Data Lake and compelling need to Catalogue it!

Akshey Gupta, VP (Chief Data Office) at Deutsche Bank | Thursday, 16 November 2017, 07:22 IST

With TCO (Total Cost of Ownership) as a primary use case, every other organization of the world is on a Data Lake bandwagon. This has managed to address the problem of, increasing cost of managing data, ingesting diverse and disparate data sources, but with no focus on semantics, governance and how data will be used.

Data Lake Dimensions & Organizational Maturity

The very principle of Data Lake gives freedom from rigid modelling and hierarchical schema, doesn’t mean we should store anything, without rules. Governance is not enforced and thus its very absence, makes it a Landfill.

One of the fundamental asks from a data lake has thus dimmed, cross reference data sets from multiple sources and LOBs, analyze them and find answers to the real-world problems. Cataloguing is very important to keep the adoptability quotient high and increases efficiency of Data Lake.

Trust and Quality is the basis for establishing Data lakes. For, if data goes through a screening stage and relevant attributes are captured, it becomes easier to understand and correlate with other data sets for the required business idea.
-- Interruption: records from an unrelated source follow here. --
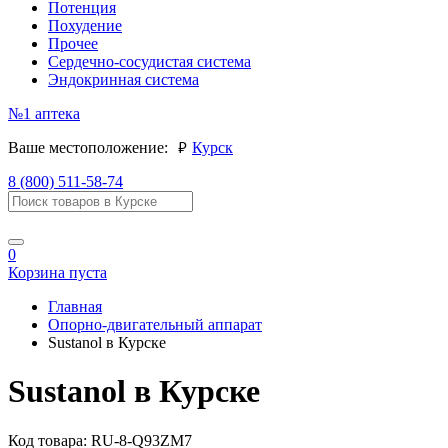
Потенция
Похудение
Прочее
Сердечно-сосудистая система
Эндокринная система
№1
аптека
руб.
Ваше местоположение:
Курск
8 (800) 511-58-74
0
Корзина пуста
Главная
Опорно-двигательный аппарат
Sustanol в Курске
Sustanol в Курске
Код товара:
RU-8-Q93ZM7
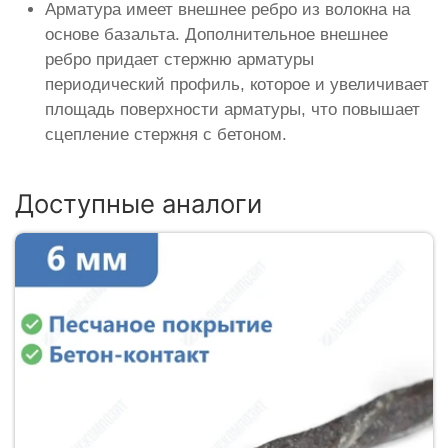
Арматура имеет внешнее ребро из волокна на
основе базальта. Дополнительное внешнее
ребро придает стержню арматуры
периодический профиль, которое и увеличивает
площадь поверхности арматуры, что повышает
сцепление стержня с бетоном.
Доступные аналоги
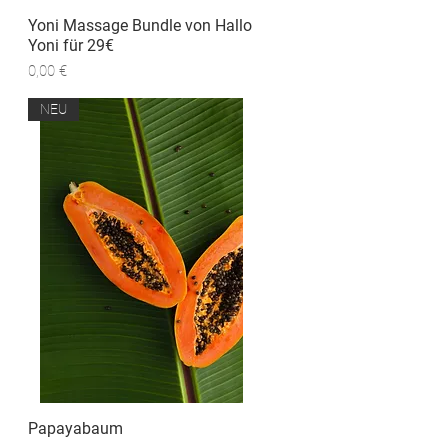
Yoni Massage Bundle von Hallo
Schnellansicht
Yoni für 29€
Preis
0,00 €
NEU
Papayabaum
Schnellansicht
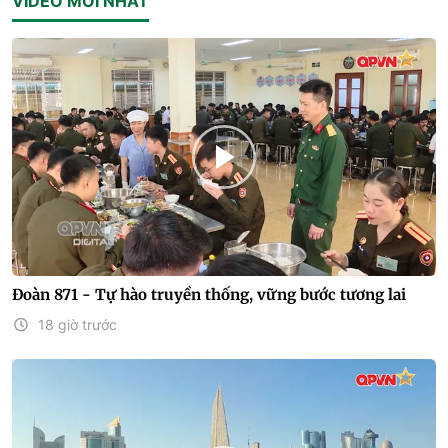
VIDEO MỚI NHẤT
Đoàn 871 - Tự hào truyền thống, vững bước tương lai
18 giờ trước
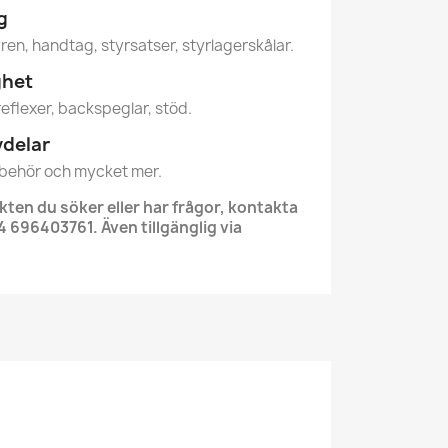
g
ren, handtag, styrsatser, styrlagerskålar.
ghet
reflexer, backspeglar, stöd.
vdelar
llbehör och mycket mer.
kten du söker eller har frågor, kontakta
 696403761. Även tillgänglig via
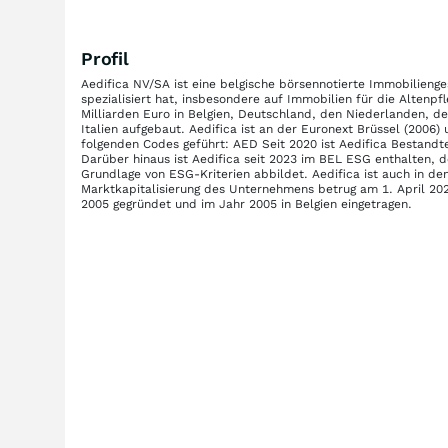
Profil
Aedifica NV/SA ist eine belgische börsennotierte Immobilienge
spezialisiert hat, insbesondere auf Immobilien für die Altenpf
Milliarden Euro in Belgien, Deutschland, den Niederlanden, de
Italien aufgebaut. Aedifica ist an der Euronext Brüssel (2006
folgenden Codes geführt: AED Seit 2020 ist Aedifica Bestandte
Darüber hinaus ist Aedifica seit 2023 im BEL ESG enthalten,
Grundlage von ESG-Kriterien abbildet. Aedifica ist auch in d
Marktkapitalisierung des Unternehmens betrug am 1. April 20
2005 gegründet und im Jahr 2005 in Belgien eingetragen.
Considering the size, variety, scale of Data Lake, catalogue attributes need to be identified and captured dynamically. There may be certain dimensions that apply to all data sets but some may be applicable to only select few.

A Lineage chart linking data (Version) with the Business model helps tracking, which data is being used, who is using and where it is used. This very fact about the uniformity and consistency of the data being received, with actual business usage recorded, makes the content authentic and can be relied upon.

Data Catalogue Attributes

Security is the most important attribute of Data in today’s digital world. Data Lake should be capable of identifying and managing security classifications. Each sensitive record available in the Lake should know by itself who can access it!

One other attribute could be Tagging Analysts Reviews. Aim is to get to know the review and feedback of other analysts who have worked on the same data set in the past. This is an example of capturing data profiling dynamically. This requires a cultural change in thinking, bring dynamicity not only for data creation but also in thought process. These aspects are also important to keep the data discoverable as users come with a background of traditional EDW and tend to use only what is known to them. This defeats the basic purpose of correlation the objective is to create trust and define auto-ways to manage such a large entity.

When to generate catalogue attributes? There is no ground rule, as to do it, pre or post entry into the Lake. This depends on The data set being ingested and the audience. A typical Business end user will rely on Metadata to understand the data set. However, this may not be the case with a technical developer having required capability to relate different data sets programmatically.

Similar understanding applies to Type of data as well. Need for setting up a Schema, up-front at the time of ingestion, is different for a RDBMS data and free-flowing text feed.

To manage such situations, it is suggested to create an extra layer over staging data to store curated data. While ingesting, mark the relevant data sets for tagging and capturing of respective attributes. This demands, continuous refining of the metadata associated with the Data. We have to accept the fact that data ingested ‘As Is’ is not ready for Business, though it surely has contracted the elapse time of ingesting diverse data sets.